Appa still had all of his pulp novels when I was ten; half of them had their pages missing, none had their covers, but he kept them all. If I recall correctly that’s how he learned Hindi, though I don’t remember explicitly asking him that. I’ve never asked my parents about their lives before they had us and he spoke of it only when drunk. A Royal Stag sixty was enough for him to reminisce about his past or yell at his sisters for ruining his life over the phone. When I was fifteen, he had stopped his ritual of dipping his finger in the drink and flicking it as a libation to his dead father. Some property dispute, Amma had said, don’t ask. I didn’t. I wasn’t going to. He had discovered that cassettes would soon go out of fashion so he collected all of the old OP Nayyars and made me and my brothers rewind them with a ball pen and save all of them in a huge plastic bag. We lost our house a few years later, moved to a rented one-room-kitchen in a chawl where the roof leaked occasionally. The plastic bags of yellowed books and unwound cassettes had been tucked away under the bed in an unreachable corner. Appa and Amma slept on the mattress-less bed and the boys slept on the floor. I had begun working nights in a BPO by then – I couldn’t afford college and Appa had lost the paan shop, when the owner sold the place to a bank who put up an ATM – and was drinking every morning after work. I didn’t want to but my colleagues swore that it was the cure for the horrible accent that you’re meant to learn. Unwinds your tongue.

One day, as he was napping in the afternoon, the bed’s frame caved in – termites, we found later – and he fell awkwardly on top of his pile of pulp and cassettes; a lost treasure that saved his back, he claimed. He dusted off one book and placed it next to the Ganpati photo frame and began worshipping it while Geeta Dutt crooned ‘Hoon Abhi Main Jawan’ on loop on a walkman he somehow had managed to salvage. He used to turn it off whenever I was in the room. I never cared; I crashed on the floor as soon as I had entered.

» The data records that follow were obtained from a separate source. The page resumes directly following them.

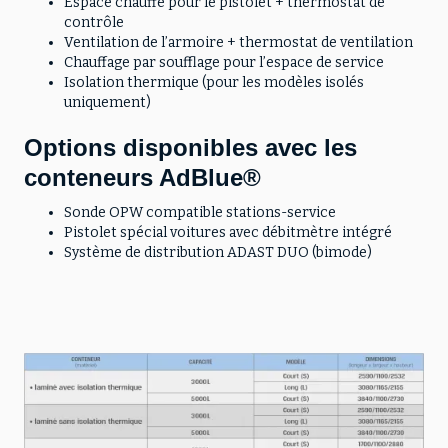
Espace chauffé pour le pistolet + thermostat de
contrôle
Ventilation de l’armoire + thermostat de ventilation
Chauffage par soufflage pour l’espace de service
Isolation thermique (pour les modèles isolés
uniquement)
Options disponibles avec les
conteneurs AdBlue®
Sonde OPW compatible stations-service
Pistolet spécial voitures avec débitmètre intégré
Système de distribution ADAST DUO (bimode)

I frequented the room less and less, preferring to bunk with one of the office guys. I sent home money every month for groceries, to pay the boys’ fees, medicines and once in a while, for a saree. Amma was the only one who I talked to regularly. She had a dream of me taking them back to our old house. I had walked past it one day; they had torn it down and were constructing a Pizza Hut in its place.

It took some time but I did manage to move them out of that chawl to a much drier one-bedroom apartment. For the housewarming, we had the usual puja to cleanse the place of any bad energy. In the evening, I ordered pizza and coke for the boys and got a Jack Daniels for the old man. Amma gave a stern look but didn’t say anything, busied herself with the cleaning up. Appa poured a sixty in one glass and a sixty in another and slid it towards me. I had never told him that I drank but never cared to hide the fact either. He dipped the tip of his finger in the drink and flicked it in the air and said a prayer to his father. We clinked glasses, he said ‘Chairs!’ and Geeta Dutt started to croon in the background.